§ WORK TO COMPLETE
Copy out the listing that follows, exact in every word, and skip the images.

§ LISTED ENTRIES
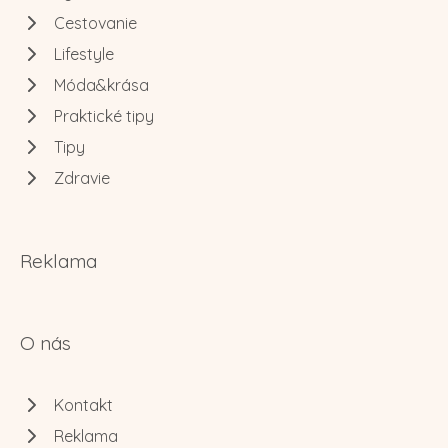
Cestovanie
Lifestyle
Móda&krása
Praktické tipy
Tipy
Zdravie
Reklama
O nás
Kontakt
Reklama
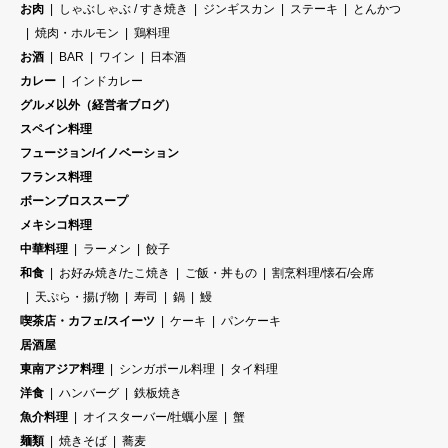
お肉
しゃぶしゃぶ / すき焼き
ジンギスカン
ステーキ
とんかつ
焼肉・ホルモン
鶏料理
お酒
BAR
ワイン
日本酒
カレー
インドカレー
グルメ以外（経営者ブログ）
スペイン料理
フュージョン/イノベーション
フランス料理
ボーンブロススープ
メキシコ料理
中華料理
ラーメン
餃子
和食
お好み焼き/たこ焼き
ご飯・丼もの
割烹料理/懐石/会席
天ぷら・揚げ物
寿司
鍋
鰻
喫茶店・カフェ/スイーツ
ケーキ
パンケーキ
居酒屋
東南アジア料理
シンガポール料理
タイ料理
洋食
ハンバーグ
鉄板焼き
魚介料理
オイスターバー/牡蠣小屋
蟹
麺類
焼きそば
蕎麦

§ OUTPUT OF THE TASK
Cestovanie
Lifestyle
Móda&krása
Praktické tipy
Tipy
Zdravie
Reklama
O nás
Kontakt
Reklama
お肉
しゃぶしゃぶ / すき焼き
ジンギスカン
ステーキ
とんかつ
焼肉・ホルモン
鶏料理
お酒
BAR
ワイン
日本酒
カレー
インドカレー
グルメ以外（経営者ブログ）
スペイン料理
フュージョン/イノベーション
フランス料理
ボーンブロススープ
メキシコ料理
中華料理
ラーメン
餃子
和食
お好み焼き/たこ焼き
ご飯・丼もの
割烹料理/懐石/会席
天ぷら・揚げ物
寿司
鍋
鰻
喫茶店・カフェ/スイーツ
ケーキ
パンケーキ
居酒屋
東南アジア料理
シンガポール料理
タイ料理
洋食
ハンバーグ
鉄板焼き
魚介料理
オイスターバー/牡蠣小屋
蟹
麺類
焼きそば
蕎麦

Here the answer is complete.